Source material:
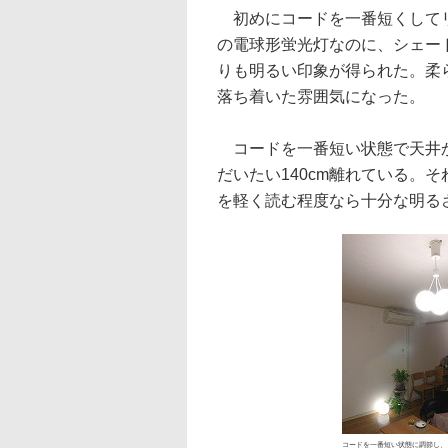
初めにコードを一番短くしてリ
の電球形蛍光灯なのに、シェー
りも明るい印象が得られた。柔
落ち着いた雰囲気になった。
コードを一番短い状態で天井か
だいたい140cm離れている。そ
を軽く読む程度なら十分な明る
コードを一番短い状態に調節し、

==

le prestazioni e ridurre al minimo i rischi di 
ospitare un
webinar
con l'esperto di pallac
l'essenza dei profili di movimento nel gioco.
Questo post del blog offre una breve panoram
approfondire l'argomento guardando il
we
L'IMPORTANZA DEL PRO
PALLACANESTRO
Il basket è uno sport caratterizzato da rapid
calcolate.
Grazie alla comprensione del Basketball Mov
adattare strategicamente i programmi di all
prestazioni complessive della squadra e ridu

Task directions: Repeat, word for word, the lines above between the line holding "Grazie alla comprensione del Basketball Mov" and the line holding "prestazioni complessive della squadra e ridu", inclusive; omit everything else.

Exercise result:
Grazie alla comprensione del Basketball Mov
adattare strategicamente i programmi di all
prestazioni complessive della squadra e ridu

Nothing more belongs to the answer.